ARRIVING HOME
Amongst the graffiti in a Manhattan phone booth (remember them?), someone well-meaning if a bit overzealous had scrawled the words, “Jesus is the answer.” Below it, some wit or skeptic had added, “Ah, but what’s the question?” I have learned along my way what others had known before me, that questions are often more important than answers. If we get the questions right, the answers are more likely to reveal themselves.
For the past year, I have been on pilgrimage from one place to call home to another. Hence I have been calling my monthly offerings, “Pilgrim Postcards”, since I have travelled halfway across a continent to resettle in a place that is at once a new and an old home for me. Of course, that was a long way to travel with various adventures and challenges along the way but, as with all pilgrimages, the real question is what has been happening inside me as I covered those miles and the experiences each one contained.

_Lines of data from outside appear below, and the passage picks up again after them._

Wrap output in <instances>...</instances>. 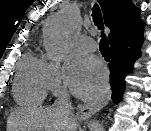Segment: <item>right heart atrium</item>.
<instances>
[{
  "label": "right heart atrium",
  "mask_w": 151,
  "mask_h": 131,
  "mask_svg": "<svg viewBox=\"0 0 151 131\" xmlns=\"http://www.w3.org/2000/svg\"><path fill=\"white\" fill-rule=\"evenodd\" d=\"M46 62V76L48 90L55 94L63 93L64 87V70L60 63L56 61H45Z\"/></svg>",
  "instance_id": "1"
}]
</instances>
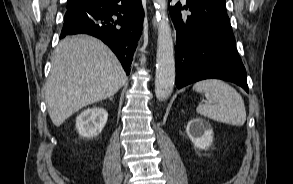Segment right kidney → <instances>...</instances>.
Returning <instances> with one entry per match:
<instances>
[{"mask_svg":"<svg viewBox=\"0 0 293 184\" xmlns=\"http://www.w3.org/2000/svg\"><path fill=\"white\" fill-rule=\"evenodd\" d=\"M107 119L108 113L103 108L86 109L76 118V130L82 137L93 138L102 132Z\"/></svg>","mask_w":293,"mask_h":184,"instance_id":"1","label":"right kidney"}]
</instances>
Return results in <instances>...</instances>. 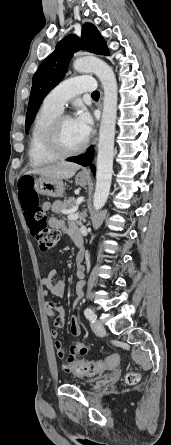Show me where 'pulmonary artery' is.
<instances>
[{
    "instance_id": "e3ab8cb5",
    "label": "pulmonary artery",
    "mask_w": 171,
    "mask_h": 445,
    "mask_svg": "<svg viewBox=\"0 0 171 445\" xmlns=\"http://www.w3.org/2000/svg\"><path fill=\"white\" fill-rule=\"evenodd\" d=\"M95 90L94 79L91 76H77L64 80L54 87L45 97L44 104L62 111L64 105L74 96Z\"/></svg>"
}]
</instances>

I am not sure I am fully settled out here even yet or that some parts of me aren’t still living back with you folks and others who became dear to me during my sojourn in the Comox Valley. But it is time to commit to being here and part of that, for me, is to let go of some of the ways I have been looking back over my shoulder to where and who I was before. So, this will be my last postcard, at least on any regular basis. I do hope to visit out your way again because there remains a deeper bond to you and to that land that will never be broken. But, still, one year later seems like an appropriate time to do more looking forward than backward – better yet, to focus clearly on where I am now.
What are the questions I need to be asking myself as this leg of my pilgrimage comes to an end? That, in itself, is a question, and I hope it is a good one. Let me answer my own question, then, with more questions in hopes that I get at least one of them right. What about these…?

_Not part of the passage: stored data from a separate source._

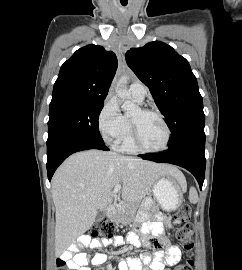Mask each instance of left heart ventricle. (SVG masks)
<instances>
[{"instance_id": "b2bd125f", "label": "left heart ventricle", "mask_w": 242, "mask_h": 270, "mask_svg": "<svg viewBox=\"0 0 242 270\" xmlns=\"http://www.w3.org/2000/svg\"><path fill=\"white\" fill-rule=\"evenodd\" d=\"M139 126L140 140L143 146L155 149L163 145L165 141V128L155 115H142L137 110L133 115Z\"/></svg>"}]
</instances>
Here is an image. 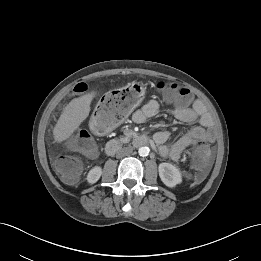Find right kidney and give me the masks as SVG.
<instances>
[{
	"instance_id": "right-kidney-1",
	"label": "right kidney",
	"mask_w": 261,
	"mask_h": 261,
	"mask_svg": "<svg viewBox=\"0 0 261 261\" xmlns=\"http://www.w3.org/2000/svg\"><path fill=\"white\" fill-rule=\"evenodd\" d=\"M101 174H102V168L101 167H99V166L93 167L88 172V175H87L88 183H90V184L96 183L99 180V178L101 177Z\"/></svg>"
}]
</instances>
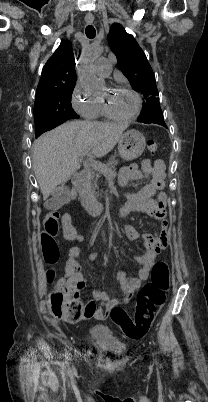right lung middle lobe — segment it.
Here are the masks:
<instances>
[{
	"label": "right lung middle lobe",
	"mask_w": 208,
	"mask_h": 402,
	"mask_svg": "<svg viewBox=\"0 0 208 402\" xmlns=\"http://www.w3.org/2000/svg\"><path fill=\"white\" fill-rule=\"evenodd\" d=\"M74 87L75 84L63 85L36 94L34 105L35 122L48 118H55L62 122L79 118L71 105ZM38 134L40 133L36 130V137Z\"/></svg>",
	"instance_id": "dd1d6c3e"
}]
</instances>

- How has this pilgrimage been affecting me, changing me, forming me?
- Who am I now that I wasn’t a year ago?
- What has this pilgrimage been preparing me for now that I am here?
- (To allude to the Jacob story in Genesis) “How has another Presence been with me at each step, even when I have not been fully aware of it?”
- What are any nudges of regret (looking back) and anxiety (looking forward) trying to say to me now?
These are quite personal questions which, when I ask them publically as I am now, contain two invitations to thoseof you who are gracious enough to take the time to read them.The first invitation this time is to reach out to ask for help refining my questions. As my companions on this journey, how would you phrase the question I am trying to ask so that the answers I need become more evident? I have received many good gifts from you all and I would be deeply grateful for one more: the gift of the right question for me to be pondering one year after “going east, old man, going east.”
The second invitation is always to nudge you to reflect for yourself on what I write. Maybe, this time, the nudge is to lead you to consider what question would be helpful for you to be asking yourself at this stage on your own journey. I wonder what that might be.
Peace to you,
at each step and each resting place, now and always.